Monday, December 29, 2025

On “All Quiet on the Western Front” by Erich Maria Remarque ***

So a film based on this book has been up at the top of the charts on Netflix for a few months. I have known about and seen the book for years, but I never got around to reading it. At least one of my kids read it for school, however, so we had a copy on our shelf, and looking for something to read while on vacation, I settled on it.

As far as being a harrowing portrait of war and particularly World War I, this is a fine book. It has a little of the zaniness that is typical of many war books—practical jokes played among the troops, trying to get off or away from oversight to get a little extra food or sex, and so on. But the whole thing is tinged with a spirit of sadness and despair. These are men—barely more than boys, really, as they are typically 17 or so—who are discovering not the joys of life but its end, way too early.
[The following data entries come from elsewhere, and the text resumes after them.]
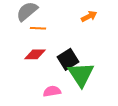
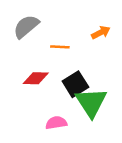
orange line: (38, 28) -> (60, 47), moved

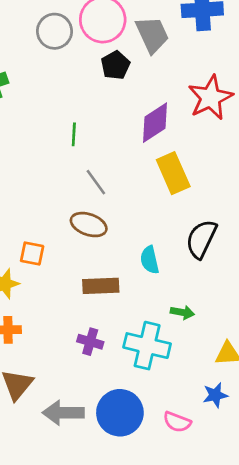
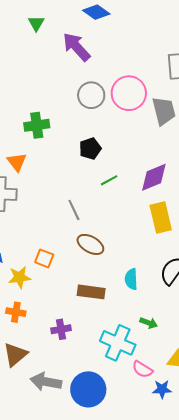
black pentagon: (115, 65) -> (90, 149), moved
green line: (74, 134) -> (109, 180), moved, turned 48
gray line: (96, 182) -> (74, 210), moved
purple cross: (90, 342) -> (61, 329), moved, turned -36
pink semicircle: (177, 422) -> (142, 369), moved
And that is where this book is perhaps slightly more unique. It indites the culture that would send such young people to war, sometimes against their will, and certainly with a great deal of encouragement about the need to serve country and people, even as the older people stay home to “make decisions.” The main character, Paul Baumer, is part of a company of one hundred men, many of them from the same school. They've barely had a life. As the novel progresses, we watch the company slowly shrink, the boys become hardened (even as newcomers join the fray). Those moment of levity and spread thin across more moments of simply tedium punctuated by other moments of terror and plenty of descriptions of it: grisly ones of body parts strewn across the landscape where another company has just been. We have the coming home on leave section, where Paul hardly knows how to explain what he's been through and yet plenty of people want to hear about his “adventures.” We have Paul coming face to face with a man he kills and wishing he hadn't; indeed, trying to save his enemy. We have Paul trying to save many of his comrades—which brings us back to his company. I believe we join the action when there are roughly 38 or so such men left; we leave off action when there are 7. Such is life on the front lines—or indeed, in World War I, when a generation of young men were essentially wiped out in war. It is a hopeless book.

That hopelessness isn't what caused me to rank the book as relatively average. It is a powerful depiction of war, no doubt. It is not, however, much of a novel. I never really felt I came to know Paul's comrades (or even Paul) that well, which kills some of the pathos one would otherwise feel. There is also not much in the way of plot. Episode follows episode but without much of a buildup or structure. I suppose one could make a case for such a plot being not unlike (the) war itself, but the lack of character development really does seem a weakness. Yes, men come and go, but Paul seems very attached to those around him; I wish I could have felt the same way. Instead, they were names of people come and gone.